Hi I recently came across a problem which peaked my interest. The problem was to approximate (or determine the value of):

\(\ln (2+\sqrt{3})\)

without the use of a calculator. You are given a table of logs in base *e* of natural numbers.
I am interested to see what various methods of approach there are.

*Method 1*

For me, the first approach was to define a function \(f(x)\):

\(f(x) = \ln(x+\sqrt{3})\)

and then use Taylor's expansion about the point \(x=0\). Then we obtain:

\(f(x) =\ln(\sqrt{3}) + \frac{x}{\sqrt{3}}-\frac{x^2}{2 \cdot (\sqrt{3})^2)}+....\)

and put \(x=2\), and \(\ln(\sqrt{3}) = \frac{\ln 3}{2}\) which we can determine using the table. The degree of accuracy can be manipulated by changing the number of terms in the expansion we use, and how many decimal places of \(\sqrt(3)\) we use.

The only problem with this is the issue of approximating \(\sqrt{3}\) still remains.

*Method 2*

Another approach requires a little bit more work.

Suppose \(x =\ln(2+\sqrt{3})\), then we want to approximate \(x\)

Now:

\(x=\ln[\sqrt{3} \cdot (\frac{2}{\sqrt{3}}+1)]\)

\(x=\ln \sqrt{3}+\ln(\frac{2}{\sqrt{3}}+1)\)

\(x-\frac{\ln3}{2} = \ln(\frac{2}{\sqrt{3}}+1)\)

Now for any real \(a\)

\(a[x-\frac{\ln 3}{2}] = a\ln(\frac{2}{\sqrt{3}}+1)\)

\(= \ln[(\frac{2}{\sqrt{3}}+1)^a]\)

Now \((1+x)^b \approx 1+bx\) by taking the first two terms of the binomial expansion, so:

\(a[x-\frac{\ln 3}{2}] \approx \ln(1+\frac{2a}{\sqrt{3}})\)

Now without going into too much detail, we want to minimise \(|a|\) to minimise the error term, so we chose

\(a = \frac{\sqrt{3}}{n}\) for some large positive integer \(n\) (the higher the value of \(n\), the better the approximation)

Then:

\(\frac{\sqrt{3}}{n}[x-\frac{\ln 3}{2}] \approx \ln(\frac{n+2}{n})\)
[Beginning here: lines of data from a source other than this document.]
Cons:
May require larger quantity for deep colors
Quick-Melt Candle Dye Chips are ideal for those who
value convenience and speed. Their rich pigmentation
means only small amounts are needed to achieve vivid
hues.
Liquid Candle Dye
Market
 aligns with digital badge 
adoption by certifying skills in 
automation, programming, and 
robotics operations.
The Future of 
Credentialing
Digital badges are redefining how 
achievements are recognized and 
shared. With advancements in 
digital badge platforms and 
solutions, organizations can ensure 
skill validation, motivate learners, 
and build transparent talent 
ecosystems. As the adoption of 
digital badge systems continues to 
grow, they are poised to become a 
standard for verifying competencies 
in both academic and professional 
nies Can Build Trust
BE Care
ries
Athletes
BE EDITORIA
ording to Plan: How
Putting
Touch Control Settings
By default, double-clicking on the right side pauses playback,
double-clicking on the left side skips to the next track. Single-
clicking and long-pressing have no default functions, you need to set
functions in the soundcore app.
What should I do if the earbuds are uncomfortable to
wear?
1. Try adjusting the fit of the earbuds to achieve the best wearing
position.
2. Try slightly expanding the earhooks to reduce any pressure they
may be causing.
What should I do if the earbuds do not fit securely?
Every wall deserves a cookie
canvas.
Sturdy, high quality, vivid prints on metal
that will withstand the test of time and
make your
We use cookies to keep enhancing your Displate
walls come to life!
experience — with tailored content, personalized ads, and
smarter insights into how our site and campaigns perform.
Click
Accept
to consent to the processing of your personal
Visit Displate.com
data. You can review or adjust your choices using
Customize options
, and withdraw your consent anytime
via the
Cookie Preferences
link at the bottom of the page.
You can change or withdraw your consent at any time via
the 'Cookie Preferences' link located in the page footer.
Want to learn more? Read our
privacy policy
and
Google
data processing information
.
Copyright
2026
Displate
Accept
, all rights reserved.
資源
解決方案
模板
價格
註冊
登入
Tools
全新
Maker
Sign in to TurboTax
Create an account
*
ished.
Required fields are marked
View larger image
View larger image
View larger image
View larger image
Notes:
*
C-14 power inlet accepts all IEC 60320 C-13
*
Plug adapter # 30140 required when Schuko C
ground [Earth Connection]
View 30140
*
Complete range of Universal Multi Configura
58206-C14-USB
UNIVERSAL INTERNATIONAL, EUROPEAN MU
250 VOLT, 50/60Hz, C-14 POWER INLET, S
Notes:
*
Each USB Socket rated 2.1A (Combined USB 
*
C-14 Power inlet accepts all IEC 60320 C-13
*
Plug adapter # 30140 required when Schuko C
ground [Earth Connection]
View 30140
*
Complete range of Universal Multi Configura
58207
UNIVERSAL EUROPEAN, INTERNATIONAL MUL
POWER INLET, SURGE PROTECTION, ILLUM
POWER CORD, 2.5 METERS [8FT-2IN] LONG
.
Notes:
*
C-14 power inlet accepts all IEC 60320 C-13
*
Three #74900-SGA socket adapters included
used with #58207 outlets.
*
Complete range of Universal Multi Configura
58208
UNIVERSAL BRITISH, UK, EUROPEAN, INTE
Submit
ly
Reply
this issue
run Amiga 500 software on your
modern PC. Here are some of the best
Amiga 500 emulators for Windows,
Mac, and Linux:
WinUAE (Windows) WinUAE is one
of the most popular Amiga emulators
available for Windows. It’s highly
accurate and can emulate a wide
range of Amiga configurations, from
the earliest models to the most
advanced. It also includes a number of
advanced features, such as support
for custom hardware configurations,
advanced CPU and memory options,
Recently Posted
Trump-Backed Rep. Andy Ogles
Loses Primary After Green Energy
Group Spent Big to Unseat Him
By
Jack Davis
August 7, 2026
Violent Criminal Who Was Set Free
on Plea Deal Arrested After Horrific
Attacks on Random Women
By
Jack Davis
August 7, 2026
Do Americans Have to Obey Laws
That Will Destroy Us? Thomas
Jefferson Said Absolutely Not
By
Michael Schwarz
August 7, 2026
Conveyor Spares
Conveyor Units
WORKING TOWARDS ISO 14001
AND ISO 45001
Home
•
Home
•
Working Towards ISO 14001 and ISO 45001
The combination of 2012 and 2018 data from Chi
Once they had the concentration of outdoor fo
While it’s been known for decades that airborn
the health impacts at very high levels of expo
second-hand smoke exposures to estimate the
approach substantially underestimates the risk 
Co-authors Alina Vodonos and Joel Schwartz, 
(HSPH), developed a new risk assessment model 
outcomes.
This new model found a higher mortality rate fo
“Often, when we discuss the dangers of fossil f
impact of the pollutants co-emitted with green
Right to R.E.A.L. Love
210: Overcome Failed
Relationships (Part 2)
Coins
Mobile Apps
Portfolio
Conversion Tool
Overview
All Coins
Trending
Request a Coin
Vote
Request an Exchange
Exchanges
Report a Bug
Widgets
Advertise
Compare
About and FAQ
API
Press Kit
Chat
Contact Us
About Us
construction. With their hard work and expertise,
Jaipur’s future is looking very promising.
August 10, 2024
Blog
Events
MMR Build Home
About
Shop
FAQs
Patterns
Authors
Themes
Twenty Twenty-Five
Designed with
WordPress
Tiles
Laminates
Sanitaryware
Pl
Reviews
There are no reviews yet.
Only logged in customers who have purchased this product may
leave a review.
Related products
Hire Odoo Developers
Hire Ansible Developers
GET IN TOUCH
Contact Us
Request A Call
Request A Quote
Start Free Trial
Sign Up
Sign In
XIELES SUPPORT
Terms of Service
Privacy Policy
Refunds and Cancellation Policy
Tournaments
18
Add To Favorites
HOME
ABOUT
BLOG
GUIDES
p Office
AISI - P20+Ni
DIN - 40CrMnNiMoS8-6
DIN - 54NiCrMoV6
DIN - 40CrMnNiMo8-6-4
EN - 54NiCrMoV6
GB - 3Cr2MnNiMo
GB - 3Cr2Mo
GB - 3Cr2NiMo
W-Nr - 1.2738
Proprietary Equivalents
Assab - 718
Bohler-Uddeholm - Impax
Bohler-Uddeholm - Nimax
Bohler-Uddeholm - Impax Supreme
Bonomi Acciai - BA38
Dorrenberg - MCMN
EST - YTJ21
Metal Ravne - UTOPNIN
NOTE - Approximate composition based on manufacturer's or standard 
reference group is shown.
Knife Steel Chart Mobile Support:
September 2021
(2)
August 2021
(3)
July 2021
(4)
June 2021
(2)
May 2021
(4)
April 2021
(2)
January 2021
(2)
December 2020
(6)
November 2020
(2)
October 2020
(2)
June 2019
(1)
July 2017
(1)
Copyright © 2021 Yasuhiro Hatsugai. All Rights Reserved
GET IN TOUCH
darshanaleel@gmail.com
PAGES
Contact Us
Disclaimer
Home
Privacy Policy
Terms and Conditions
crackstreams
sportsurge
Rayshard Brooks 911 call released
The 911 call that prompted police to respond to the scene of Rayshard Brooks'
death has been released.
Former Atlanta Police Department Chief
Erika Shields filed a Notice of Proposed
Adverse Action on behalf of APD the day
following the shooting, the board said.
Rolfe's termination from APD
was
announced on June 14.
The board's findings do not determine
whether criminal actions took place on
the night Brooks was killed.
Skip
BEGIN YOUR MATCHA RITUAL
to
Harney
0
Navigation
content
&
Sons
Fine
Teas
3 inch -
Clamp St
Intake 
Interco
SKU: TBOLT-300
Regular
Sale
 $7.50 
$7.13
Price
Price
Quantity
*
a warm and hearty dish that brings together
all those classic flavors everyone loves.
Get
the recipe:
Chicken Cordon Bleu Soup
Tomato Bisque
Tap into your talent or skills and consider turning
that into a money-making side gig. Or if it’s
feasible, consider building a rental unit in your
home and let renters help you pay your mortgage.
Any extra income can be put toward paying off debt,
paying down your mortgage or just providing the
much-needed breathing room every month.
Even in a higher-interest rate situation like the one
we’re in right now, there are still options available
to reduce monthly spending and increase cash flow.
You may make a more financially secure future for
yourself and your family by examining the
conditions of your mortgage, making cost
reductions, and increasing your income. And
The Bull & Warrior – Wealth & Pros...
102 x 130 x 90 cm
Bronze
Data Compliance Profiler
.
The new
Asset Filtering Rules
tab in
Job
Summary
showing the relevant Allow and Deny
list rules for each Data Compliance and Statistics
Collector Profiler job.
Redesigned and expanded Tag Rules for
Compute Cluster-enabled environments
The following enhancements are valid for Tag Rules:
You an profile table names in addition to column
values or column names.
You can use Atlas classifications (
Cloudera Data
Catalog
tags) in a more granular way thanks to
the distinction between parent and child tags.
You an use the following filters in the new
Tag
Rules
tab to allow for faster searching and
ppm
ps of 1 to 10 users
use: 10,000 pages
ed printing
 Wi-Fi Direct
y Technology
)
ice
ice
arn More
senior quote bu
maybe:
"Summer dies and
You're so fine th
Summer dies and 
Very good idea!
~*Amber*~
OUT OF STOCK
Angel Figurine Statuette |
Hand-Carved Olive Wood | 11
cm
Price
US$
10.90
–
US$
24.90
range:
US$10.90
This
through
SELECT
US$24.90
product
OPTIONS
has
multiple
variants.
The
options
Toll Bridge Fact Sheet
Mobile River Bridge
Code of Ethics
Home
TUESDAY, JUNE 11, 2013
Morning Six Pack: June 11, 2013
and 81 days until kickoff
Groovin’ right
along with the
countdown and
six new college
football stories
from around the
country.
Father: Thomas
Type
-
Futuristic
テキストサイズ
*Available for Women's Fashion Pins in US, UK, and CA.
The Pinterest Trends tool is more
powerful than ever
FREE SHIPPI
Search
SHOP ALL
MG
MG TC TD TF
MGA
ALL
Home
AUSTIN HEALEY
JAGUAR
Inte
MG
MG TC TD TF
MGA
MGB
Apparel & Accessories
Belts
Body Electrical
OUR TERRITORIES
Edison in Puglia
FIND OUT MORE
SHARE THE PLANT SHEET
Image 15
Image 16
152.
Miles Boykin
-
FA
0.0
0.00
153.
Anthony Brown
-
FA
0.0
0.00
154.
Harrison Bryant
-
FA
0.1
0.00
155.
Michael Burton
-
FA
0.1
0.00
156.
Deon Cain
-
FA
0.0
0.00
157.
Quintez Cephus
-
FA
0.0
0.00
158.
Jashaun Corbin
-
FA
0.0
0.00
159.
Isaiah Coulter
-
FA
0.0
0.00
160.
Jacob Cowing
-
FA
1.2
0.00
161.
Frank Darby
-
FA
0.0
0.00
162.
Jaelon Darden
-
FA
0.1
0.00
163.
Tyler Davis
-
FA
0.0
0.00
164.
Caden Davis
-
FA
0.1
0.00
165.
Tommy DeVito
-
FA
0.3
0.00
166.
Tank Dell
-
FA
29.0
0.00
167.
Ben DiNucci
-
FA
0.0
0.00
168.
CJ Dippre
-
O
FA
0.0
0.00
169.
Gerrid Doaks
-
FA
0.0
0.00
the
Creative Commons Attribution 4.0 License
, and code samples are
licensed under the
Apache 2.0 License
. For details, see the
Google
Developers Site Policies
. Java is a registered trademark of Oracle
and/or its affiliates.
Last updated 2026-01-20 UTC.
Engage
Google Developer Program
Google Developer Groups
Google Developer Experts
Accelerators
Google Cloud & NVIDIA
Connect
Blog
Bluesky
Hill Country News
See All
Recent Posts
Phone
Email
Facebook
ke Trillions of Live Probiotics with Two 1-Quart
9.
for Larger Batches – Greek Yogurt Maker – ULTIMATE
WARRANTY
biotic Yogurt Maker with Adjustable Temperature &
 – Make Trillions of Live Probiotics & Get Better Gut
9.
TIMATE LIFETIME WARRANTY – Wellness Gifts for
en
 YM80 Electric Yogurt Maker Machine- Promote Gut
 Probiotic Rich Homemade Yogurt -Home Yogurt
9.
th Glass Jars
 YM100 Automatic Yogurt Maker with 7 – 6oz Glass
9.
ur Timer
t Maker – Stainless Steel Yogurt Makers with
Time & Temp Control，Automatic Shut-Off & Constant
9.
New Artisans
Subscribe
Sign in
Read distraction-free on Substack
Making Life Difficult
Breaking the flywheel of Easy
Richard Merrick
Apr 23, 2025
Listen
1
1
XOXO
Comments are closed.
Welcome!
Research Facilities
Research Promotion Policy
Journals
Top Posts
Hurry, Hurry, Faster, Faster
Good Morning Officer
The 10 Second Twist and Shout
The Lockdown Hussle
So \(x \approx \frac{n}{\sqrt{3}} \cdot [\ln{n+2} - \ln{n}] + \frac{\ln{3}}{2}\)

Hence, depending on the accuracy of the approximation, we can chose a positive integer \(n\) appropriately to approximate the original expression. Again, we must estimate the value of \(\sqrt{3}\) as it appears in our approximating expression.

Do comment on any other methods of approximating this value!

## Comments

Sort by:

TopNewestBe careful with trying to apply the Taylor series to a large \(x \) value.

Do you know the radius of convergence? Do you know the rate of convergence? You might have to calculate many many terms in order to get an approximation. – Calvin Lin Staff · 5 months, 1 week ago

Log in to reply

Interesting question! If you don't want to approximate \(\sqrt3\) you can use the identity \[\ln(r+\sqrt3)=\frac12[\ln(2r)+\ln(\frac{r^2+3}{2r}+\sqrt3)]\]

If you repeat this you can get an approximation to 5d.p. \[\frac12 (\ln 4+\frac12 (\ln\frac72+\ln (\frac {97}{56}+\sqrt3)))\]

Note it isn't a coincidence that \(\frac {97}{56} \approx \sqrt3\) and so after simplification the expression becomes \[\frac {4\ln4+2\ln7+\ln3}{8}\]

If you repeat it once more, \[\frac{8\ln4+4\ln7-4\ln2+2\ln{97}-2\ln{28}+\ln{12}}{16} \approx 1.31695789684\]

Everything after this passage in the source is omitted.